Bakın bu cümle ne demek istiyor? Vücut dilimiz ve fiziksel görüntümüz ne kadar beğenildiğimizin, ne kadar ikna edici olduğumuzun ve de tanıştığımız kişiler tarafından nasıl göründüğümüzün anahtarıymış. Yani tanıştığınız kişiler üzerinde iyi bir izlenim bırakmak için on saniyemiz, daha da gerçekçi olmak gerekirse tam tamına 'dört saniyemiz' varmış. Çok iddialı ve karizma bir cümle.
***
Şimdi konuya hızlıca girmek gerekirse elimde bir kitap var, yazarın adı Kevin Hogan. Konusu çok farklı ‘Etkileme Sanatı'. Yapılan yüzlerce araştırmanın sonuçlarına göre, biriyle tanıştığımız ilk birkaç saniyede hem kişisel hem de profesyonel olarak karşı tarafa izlenimler bırakılabilirmiş. Hatta bu ilk izlenimler, adeta kaydedilir ve ilişkimizin geleceğinde belirleyici rol oynarmış. Hatta yazarın satır aralarında tavsiyesi ‘Bu ilk izlenimlerin sizin belirleyeceğiniz biçimde olmasını hedeflemelisiniz' yönünde.
***
Yazar, kitabında ilk izlenimden söz ederken şöyle diyor, ‘İnsanın bir başkasıyla karşılaştığı anda bilinç dışında birçok cereyan olur.

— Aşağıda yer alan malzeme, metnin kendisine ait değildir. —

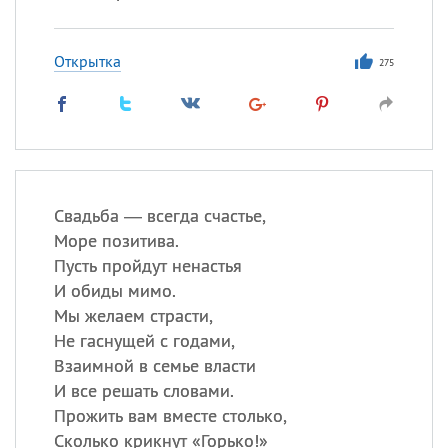
Открытка
275
Свадьба — всегда счастье,
Море позитива.
Пусть пройдут ненастья
И обиды мимо.
Мы желаем страсти,
Не гаснущей с годами,
Взаимной в семье власти
И все решать словами.
Прожить вам вместе столько,
Сколько крикнут «Горько!»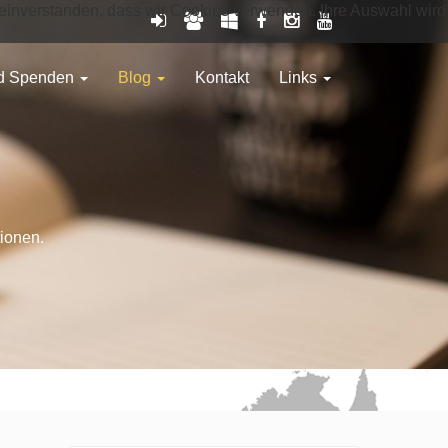
it einverstanden, dass wir Cookies verwenden. Ihre Auswahl wird
nd Spenden
Blog
Kontakt
Links
tionen.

Bilinçli düşünceler ise genellikle çok kısa sürelidir’. İçimde onunla ilgili kötü bir his var. Ondaki bir şeyler beni rahatsız ediyor ama ne olduğundan emin değilim gibi. Ve devamında, insanların yeni tanıştıkları kişi ve kişilerden karışık sinyaller aldıklarında, bu ve benzeri biçimlerde düşünürmüş. Ama şöyle bir geriye baktığımızda ilk tanıştığımız bazı kişilerden bu tür olumsuz izlenimler edinmiyor muyuz? Doğruyu söylemek gerekirse ben bu kadar derinlemesine düşünüp karşı tarafa toleranslı davrananlardan değilim. Ya siz?
***
Ama bakınız yazar Hogan ne diyor; insanlar yeni tanıştıkları kişiden karışık sinyaller alıyor, bu ve benzeri biçimde düşünüyormuş. Yani, yeni birini görüyoruz ve karşılaşmanın ilk dört saniyesinde beynin bilinçdışı seviyesinde birçok hareket meydana geliyor ama biz burada neler olduğunu bilmiyormuşuz. Dahası bu ilk dört saniyede, beyinde bilgi işlemekten biraz daha fazlası meydana geliyormuş. Sahiden beyin denen mekanizma nasıl da karmaşık değil mi? Benim anladığım. bir kişiyi ilk kez gördüğümüzde, onu derhal birçok kategoriden birine sokmaya çalışıyoruz galiba. Bir şey daha var, Hogan satır aralarında uyarısını şöyle yapıyor: Daha hiçbir soru sorulmadı, kimse kimseye merhaba demedi, hatta tanışıp tanışmayacağınızı bile bilmeden evet, hayır ya da belki yanıtını yapıştırdınız bile. Gerçekten, bu ilk izlenimlerin etkisini yenmek büyük bir çaba gerektiriyor galiba. Evet, bu haftanın ilk gününe de 'Etkileme Sanatı' ile girelim dedim. Haftanız gönlünüzce olsun.